She said the only grandfathering clause in the CNMI federalization law, or U.S. P.L. 110-229, deals with long-term foreign investors.
This privilege, she added, is anchored on the U.S. Constitution which protects property rights.
“There’s a principle in American constitutional law that says you cannot be deprived of your property without just compensation,” she said in an interview.
“I think the argument is like this — you’ve come here as a foreign investor and you’ve invested so many millions of dollars and so many years of your life in creating a business here. You can’t just take that away from somebody overnight. That’s the only grandfathering clause that we have. There is no protective property right for contract workers,” she added.
In its report, Malcom D. McPhee & Associates and Dick Conway said there are 1,276 businesses in the commonwealth.
CNMI lawmakers have admitted that most of the islands’ current foreign investors will not qualify under U.S. immigrant or nonimmigrant investor categories.
Kara and her husband, immigration attorney Bruce Mailman, are accepting group invitations to talk about the federalization law free of charge.

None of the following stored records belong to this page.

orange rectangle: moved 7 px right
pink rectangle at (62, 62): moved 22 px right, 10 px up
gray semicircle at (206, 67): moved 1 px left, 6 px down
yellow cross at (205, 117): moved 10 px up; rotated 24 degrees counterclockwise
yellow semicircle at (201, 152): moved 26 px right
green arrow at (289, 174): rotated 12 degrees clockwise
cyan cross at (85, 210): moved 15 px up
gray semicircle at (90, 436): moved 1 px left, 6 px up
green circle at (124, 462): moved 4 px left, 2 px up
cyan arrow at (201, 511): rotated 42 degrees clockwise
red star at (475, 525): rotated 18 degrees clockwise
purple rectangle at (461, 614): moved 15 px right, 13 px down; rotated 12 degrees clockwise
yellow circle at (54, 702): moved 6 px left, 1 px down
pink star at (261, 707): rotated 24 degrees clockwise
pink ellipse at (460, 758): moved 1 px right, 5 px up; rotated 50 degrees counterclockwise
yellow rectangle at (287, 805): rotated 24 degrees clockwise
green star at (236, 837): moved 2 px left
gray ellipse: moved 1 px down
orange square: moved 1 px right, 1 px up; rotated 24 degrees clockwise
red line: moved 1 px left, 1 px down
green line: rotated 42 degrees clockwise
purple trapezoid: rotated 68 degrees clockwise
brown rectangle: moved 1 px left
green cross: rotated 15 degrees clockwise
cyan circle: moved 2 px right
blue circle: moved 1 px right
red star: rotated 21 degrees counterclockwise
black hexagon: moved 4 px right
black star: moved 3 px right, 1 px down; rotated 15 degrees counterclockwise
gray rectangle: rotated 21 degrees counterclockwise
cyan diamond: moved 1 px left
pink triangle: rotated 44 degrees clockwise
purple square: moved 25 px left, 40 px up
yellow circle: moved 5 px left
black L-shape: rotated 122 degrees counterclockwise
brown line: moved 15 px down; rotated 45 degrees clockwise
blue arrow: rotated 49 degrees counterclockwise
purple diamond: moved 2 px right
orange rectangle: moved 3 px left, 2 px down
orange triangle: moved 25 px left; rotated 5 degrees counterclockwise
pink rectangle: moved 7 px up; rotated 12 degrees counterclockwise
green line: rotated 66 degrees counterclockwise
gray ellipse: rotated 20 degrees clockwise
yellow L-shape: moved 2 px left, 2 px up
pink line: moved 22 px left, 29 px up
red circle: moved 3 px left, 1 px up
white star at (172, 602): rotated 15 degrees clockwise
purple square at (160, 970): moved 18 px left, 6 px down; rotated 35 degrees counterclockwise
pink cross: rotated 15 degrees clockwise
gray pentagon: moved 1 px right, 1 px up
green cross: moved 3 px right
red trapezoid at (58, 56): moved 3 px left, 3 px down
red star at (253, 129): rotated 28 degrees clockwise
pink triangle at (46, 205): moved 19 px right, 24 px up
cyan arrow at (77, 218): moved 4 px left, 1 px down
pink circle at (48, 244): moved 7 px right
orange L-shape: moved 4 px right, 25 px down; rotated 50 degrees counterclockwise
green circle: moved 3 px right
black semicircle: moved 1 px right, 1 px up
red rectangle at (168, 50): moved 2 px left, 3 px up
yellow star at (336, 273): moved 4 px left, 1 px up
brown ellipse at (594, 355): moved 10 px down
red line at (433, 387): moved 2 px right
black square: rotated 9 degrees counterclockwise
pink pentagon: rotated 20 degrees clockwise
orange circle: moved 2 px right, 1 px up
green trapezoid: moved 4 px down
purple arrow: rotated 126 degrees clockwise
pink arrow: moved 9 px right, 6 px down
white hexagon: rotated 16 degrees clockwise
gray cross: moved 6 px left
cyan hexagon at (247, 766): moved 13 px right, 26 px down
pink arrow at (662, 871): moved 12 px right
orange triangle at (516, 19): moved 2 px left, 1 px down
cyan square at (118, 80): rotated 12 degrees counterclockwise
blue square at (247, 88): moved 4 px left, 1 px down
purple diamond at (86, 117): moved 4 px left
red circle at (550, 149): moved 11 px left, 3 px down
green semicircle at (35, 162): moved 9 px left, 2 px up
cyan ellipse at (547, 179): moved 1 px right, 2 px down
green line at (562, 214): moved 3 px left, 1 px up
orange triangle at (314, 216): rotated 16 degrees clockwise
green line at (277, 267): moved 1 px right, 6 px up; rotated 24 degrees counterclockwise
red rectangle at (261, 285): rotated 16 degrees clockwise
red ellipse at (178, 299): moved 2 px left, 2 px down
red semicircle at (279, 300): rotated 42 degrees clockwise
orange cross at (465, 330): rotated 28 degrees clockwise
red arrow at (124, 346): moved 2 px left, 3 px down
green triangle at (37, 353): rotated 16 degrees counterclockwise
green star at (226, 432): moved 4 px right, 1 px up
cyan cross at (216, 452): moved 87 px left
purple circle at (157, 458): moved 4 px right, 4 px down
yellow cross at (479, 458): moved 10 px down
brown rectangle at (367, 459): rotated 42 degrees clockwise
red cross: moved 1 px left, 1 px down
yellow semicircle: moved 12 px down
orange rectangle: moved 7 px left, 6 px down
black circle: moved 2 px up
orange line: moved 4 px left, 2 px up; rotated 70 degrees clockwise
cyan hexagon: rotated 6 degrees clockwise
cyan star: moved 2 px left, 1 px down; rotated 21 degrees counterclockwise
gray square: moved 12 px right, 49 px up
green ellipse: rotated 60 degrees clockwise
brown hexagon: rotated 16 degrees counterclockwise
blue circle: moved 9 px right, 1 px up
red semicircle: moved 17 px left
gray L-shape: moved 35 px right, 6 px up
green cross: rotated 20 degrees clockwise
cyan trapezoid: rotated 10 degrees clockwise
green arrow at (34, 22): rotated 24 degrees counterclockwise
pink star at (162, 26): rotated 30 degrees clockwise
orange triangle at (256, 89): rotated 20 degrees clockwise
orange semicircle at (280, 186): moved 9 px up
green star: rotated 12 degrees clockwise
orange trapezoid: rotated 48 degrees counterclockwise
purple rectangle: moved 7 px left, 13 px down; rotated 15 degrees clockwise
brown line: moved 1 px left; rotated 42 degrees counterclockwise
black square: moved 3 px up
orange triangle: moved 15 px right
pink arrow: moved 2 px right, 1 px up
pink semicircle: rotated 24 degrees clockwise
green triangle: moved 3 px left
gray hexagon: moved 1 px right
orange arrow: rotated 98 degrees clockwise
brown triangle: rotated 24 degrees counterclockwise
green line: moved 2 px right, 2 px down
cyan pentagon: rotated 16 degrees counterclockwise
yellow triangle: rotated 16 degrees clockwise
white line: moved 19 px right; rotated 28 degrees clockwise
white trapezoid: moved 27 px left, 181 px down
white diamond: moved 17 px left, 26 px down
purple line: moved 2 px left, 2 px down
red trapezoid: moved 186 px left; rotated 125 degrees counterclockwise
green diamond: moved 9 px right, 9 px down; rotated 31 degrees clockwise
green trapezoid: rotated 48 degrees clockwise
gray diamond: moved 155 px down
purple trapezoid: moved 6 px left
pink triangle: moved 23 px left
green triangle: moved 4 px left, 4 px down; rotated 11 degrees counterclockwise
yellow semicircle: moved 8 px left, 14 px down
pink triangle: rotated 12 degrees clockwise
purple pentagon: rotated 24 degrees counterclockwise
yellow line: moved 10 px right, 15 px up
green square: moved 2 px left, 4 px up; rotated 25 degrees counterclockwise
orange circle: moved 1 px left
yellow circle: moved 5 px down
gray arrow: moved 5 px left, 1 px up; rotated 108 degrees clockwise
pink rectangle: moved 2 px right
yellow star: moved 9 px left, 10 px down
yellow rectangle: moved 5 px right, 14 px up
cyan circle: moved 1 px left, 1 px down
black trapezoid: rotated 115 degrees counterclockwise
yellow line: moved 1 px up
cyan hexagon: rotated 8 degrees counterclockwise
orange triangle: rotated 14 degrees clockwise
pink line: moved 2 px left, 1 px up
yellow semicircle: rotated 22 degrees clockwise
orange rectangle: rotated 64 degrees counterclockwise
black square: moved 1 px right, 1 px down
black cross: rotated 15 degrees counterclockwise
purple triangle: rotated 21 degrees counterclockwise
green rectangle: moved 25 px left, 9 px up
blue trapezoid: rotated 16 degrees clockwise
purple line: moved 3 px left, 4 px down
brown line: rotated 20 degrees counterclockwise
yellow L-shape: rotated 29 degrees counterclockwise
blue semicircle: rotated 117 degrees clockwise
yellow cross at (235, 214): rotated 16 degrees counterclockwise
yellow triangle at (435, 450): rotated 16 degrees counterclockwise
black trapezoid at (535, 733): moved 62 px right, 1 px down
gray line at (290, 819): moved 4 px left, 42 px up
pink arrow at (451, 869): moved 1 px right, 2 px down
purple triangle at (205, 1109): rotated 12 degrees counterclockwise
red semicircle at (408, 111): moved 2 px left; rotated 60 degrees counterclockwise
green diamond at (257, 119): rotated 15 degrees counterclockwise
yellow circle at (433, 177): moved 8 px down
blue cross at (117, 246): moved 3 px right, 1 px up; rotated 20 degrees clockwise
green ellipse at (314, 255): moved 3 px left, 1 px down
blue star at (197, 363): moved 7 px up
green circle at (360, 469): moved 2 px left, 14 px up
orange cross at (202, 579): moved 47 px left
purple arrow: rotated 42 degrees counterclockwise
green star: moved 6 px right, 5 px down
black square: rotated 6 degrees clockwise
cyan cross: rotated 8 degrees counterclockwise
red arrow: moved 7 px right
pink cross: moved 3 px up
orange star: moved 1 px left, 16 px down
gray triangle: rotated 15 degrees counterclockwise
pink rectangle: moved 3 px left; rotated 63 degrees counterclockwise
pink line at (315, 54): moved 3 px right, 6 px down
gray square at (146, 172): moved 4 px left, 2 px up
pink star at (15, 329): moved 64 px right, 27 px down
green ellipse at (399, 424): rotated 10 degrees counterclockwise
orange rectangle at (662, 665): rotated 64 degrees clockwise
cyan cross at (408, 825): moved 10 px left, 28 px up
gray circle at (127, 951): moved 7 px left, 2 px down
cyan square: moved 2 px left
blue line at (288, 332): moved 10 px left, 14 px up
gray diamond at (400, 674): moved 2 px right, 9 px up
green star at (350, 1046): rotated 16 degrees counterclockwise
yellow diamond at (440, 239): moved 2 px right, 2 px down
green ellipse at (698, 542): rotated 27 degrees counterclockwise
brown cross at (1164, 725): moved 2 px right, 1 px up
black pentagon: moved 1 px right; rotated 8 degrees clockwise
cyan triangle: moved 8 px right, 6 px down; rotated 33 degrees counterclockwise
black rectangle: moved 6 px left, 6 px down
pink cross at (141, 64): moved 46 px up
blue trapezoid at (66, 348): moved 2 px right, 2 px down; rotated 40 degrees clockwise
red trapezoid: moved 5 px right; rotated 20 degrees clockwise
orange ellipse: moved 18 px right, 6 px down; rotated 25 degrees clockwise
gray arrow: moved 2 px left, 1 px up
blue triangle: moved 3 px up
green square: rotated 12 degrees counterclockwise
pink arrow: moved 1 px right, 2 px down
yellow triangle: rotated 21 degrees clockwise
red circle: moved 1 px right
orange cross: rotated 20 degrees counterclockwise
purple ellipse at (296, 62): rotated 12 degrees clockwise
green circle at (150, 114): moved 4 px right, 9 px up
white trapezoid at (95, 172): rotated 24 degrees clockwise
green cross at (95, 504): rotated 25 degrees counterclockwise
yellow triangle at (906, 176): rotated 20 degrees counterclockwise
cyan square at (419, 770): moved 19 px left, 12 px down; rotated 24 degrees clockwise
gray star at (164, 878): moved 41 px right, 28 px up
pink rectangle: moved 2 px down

A former attorney general of the CNMI and legal adviser to the governor, the lt. governor and the House of Representatives, Kara said she herself came to the U.S. from Hungary as a political refugee when she was 12 and worked odd jobs until she became a lawyer.
“Issues involving labor and foreign workers have always interested me as a lawyer and as a human being,” she said. “I have two adopted Filipino children so this issue is all very close to who I am.”